A smaller library of 13,500 free images. Probably harder to find good quality images here as a lot look like snapshots. Accreditation must be given for all images used.
300,000+ quality images free to use. Many come from the stock image libraries that provide free images from time to time. Attribution is not required for images.
Images are broken down into several categories so it’s easier to find what you’re looking for. The images are good quality. Only smaller images are free to download (400 pixels wide) and accreditation must be given the the image creator.
These guys have been around since 1998 and have built up quite a collection. The site is minimalist and photo quality is variable. Searches don’t always return a lot of photos. Image attribution is required.
This has a very high quality collection of about 44,000 free stock photos, as well as logo templates, clip arts, textures and backgrounds. It’s the perfect site to find graphics for your website, then, but Stockvault’s images are free for personal, non-commercial use only.
There are no significant restrictions on the use of the photos here. This site is strictly non-profit, so you won’t be hassled by the usual collection of annoying ads.
12. Free Media Goo
Weird name but has a small collection of free-to-use images. There’s only 6 categories with 15-20 images in each, but there are some interesting background images here.
13. Pixel Perfect Digital
This site offers free stock photos, backgrounds, textures and other design elements. The images are provided under a Creative Commons Attribution License. you can remix, tweak images, even commercially, so long as you credit pixelperfectdigital.com for the original image. There are over 4,000 stock photos, organized in categories from Abstract and Animals to Places and Transportation.
UPDATE: This site is no longer online.
14. Free Range Stock
You should find something of use here, though it might take a bit of digging as the search doesn’t always return images related to your keyword. You need to sign up for a free account before you get access to the images. Attribution is not required but is appreciated.
This is a part of the Wikipedia umbrella project. Users are allowed to use any of the site’s photos, audio, videos, and other media freely. There’s some good stuff here.
This is a hub site that links to other U.S. government sites which contain hundreds of thousands free and public domain images in categories such as forests, animals, birds, Air Force, Army, coast guard, crops, fish, fire, fruits, geology, health, lab research, mammals, money, mountains, NASA, Navy, parks, plants, Presidents, space, storms, volcanos, war, wildlife, and whole lot more. You need to read the disclaimers on each site before using any images. Some images are in the public domain or are U.S. government works and may be used without permission or fee; other images may have licenses/restrictions attached.
18. PD Photo
A sizable collection of mostly public domain photos (so no attribution necessary). A few photos do have licenses attached so make sure to check each photo for these before you use them.

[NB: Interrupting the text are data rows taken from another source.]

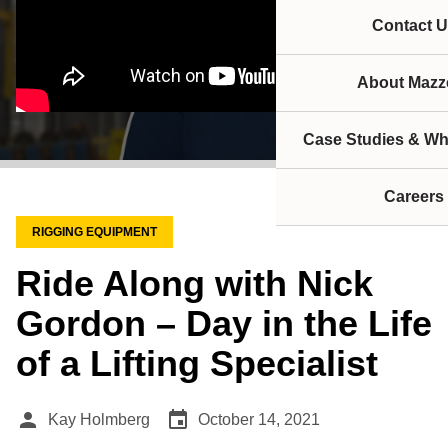
Contact U
About Mazze
Case Studies & Wh
Careers
RIGGING EQUIPMENT
Ride Along with Nick
Gordon – Day in the Life
of a Lifting Specialist
person
event
Kay Holmberg
October 14, 2021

This is a simple, easy to navigate site with almost 65,000 high quality photos and illustrations, all of which can be used freely for any purpose, without attribution.
20. Image Suite
ImageSuite is a software app that searches through 6 creative commons libraries for 100% free images that do not require any attribution. Those libraries are Google Images, Flickr, Pixabay. Europeana, WikiMedia Commons and OpenCliart.

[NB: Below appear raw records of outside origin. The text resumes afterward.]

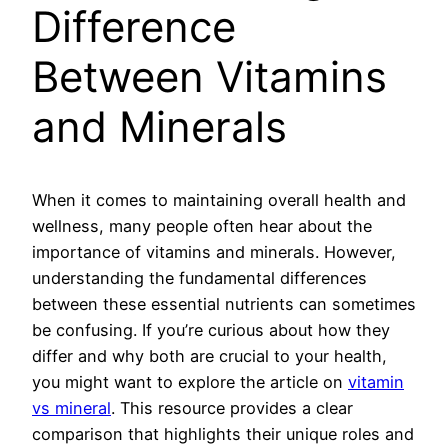
Difference
Between Vitamins
and Minerals
When it comes to maintaining overall health and
wellness, many people often hear about the
importance of vitamins and minerals. However,
understanding the fundamental differences
between these essential nutrients can sometimes
be confusing. If you’re curious about how they
differ and why both are crucial to your health,
you might want to explore the article on
vitamin
vs mineral
. This resource provides a clear
comparison that highlights their unique roles and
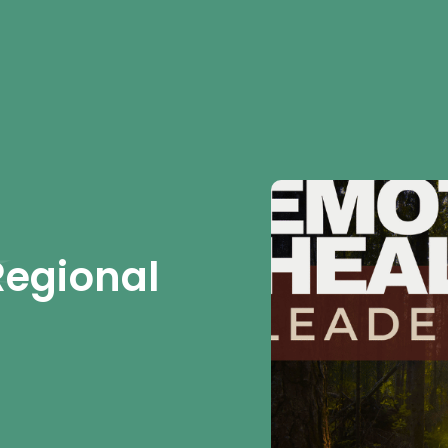
Regional 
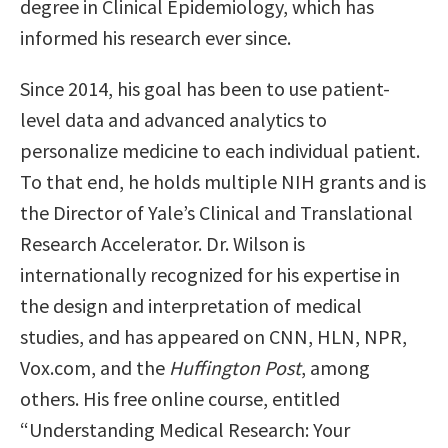
degree in Clinical Epidemiology, which has
informed his research ever since.
Since 2014, his goal has been to use patient-
level data and advanced analytics to
personalize medicine to each individual patient.
To that end, he holds multiple NIH grants and is
the Director of Yale’s Clinical and Translational
Research Accelerator. Dr. Wilson is
internationally recognized for his expertise in
the design and interpretation of medical
studies, and has appeared on CNN, HLN, NPR,
Vox.com, and the
Huffington Post
, among
others. His free online course, entitled
“Understanding Medical Research: Your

This puts 1,000s of high-quality images at your fingertips. Just put in your keyword in the search box and within few seconds ImageSuite will return a range of high definition quality images you can adapt and use in your blog post. Navigating through the image list is easy.
The software also allows you to edit images (no need ofr PhotoShop), add photo effect filters, lighting effects and Warhol-like mosaics (the software actually contains dozens of effects).
On top of that, you can add text, borders, stickers, overlays and more.
In short, ImageSuite allows you to fully customize images to your individual tastes and provides ultimate control over what images your readers will see when they visit your site.